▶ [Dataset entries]
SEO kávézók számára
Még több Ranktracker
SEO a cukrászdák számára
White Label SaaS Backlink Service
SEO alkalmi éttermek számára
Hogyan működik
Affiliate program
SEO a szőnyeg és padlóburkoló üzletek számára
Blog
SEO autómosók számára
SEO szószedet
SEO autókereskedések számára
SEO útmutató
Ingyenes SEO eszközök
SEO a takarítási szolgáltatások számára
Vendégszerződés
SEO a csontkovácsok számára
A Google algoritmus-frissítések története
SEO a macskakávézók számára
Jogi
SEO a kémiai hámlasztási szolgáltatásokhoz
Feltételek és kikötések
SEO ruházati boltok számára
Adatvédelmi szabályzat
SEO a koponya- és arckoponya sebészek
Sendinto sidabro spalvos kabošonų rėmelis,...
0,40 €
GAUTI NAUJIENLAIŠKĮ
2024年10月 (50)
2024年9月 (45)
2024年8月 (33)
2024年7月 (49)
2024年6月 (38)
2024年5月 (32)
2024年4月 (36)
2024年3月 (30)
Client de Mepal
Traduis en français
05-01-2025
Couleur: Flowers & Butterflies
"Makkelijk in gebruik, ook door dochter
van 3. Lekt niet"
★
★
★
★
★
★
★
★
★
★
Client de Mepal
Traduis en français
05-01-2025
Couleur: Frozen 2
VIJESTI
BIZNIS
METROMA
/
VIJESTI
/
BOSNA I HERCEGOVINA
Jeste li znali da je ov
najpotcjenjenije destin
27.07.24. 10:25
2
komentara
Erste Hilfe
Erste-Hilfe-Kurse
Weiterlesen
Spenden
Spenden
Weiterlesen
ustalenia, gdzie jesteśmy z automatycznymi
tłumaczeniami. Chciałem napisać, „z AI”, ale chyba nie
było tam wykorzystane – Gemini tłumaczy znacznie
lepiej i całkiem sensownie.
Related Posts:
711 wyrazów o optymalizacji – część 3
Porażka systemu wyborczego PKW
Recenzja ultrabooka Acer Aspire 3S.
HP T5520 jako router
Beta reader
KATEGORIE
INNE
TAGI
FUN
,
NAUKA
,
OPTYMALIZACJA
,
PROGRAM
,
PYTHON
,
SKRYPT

▶ [Task to carry out] Across the entries above, find each line with the word "számára" and please copy it out.

▶ [Solution]
SEO kávézók számára
SEO a cukrászdák számára
SEO alkalmi éttermek számára
SEO a szőnyeg és padlóburkoló üzletek számára
SEO autómosók számára
SEO autókereskedések számára
SEO a takarítási szolgáltatások számára
SEO a csontkovácsok számára
SEO a macskakávézók számára
SEO ruházati boltok számára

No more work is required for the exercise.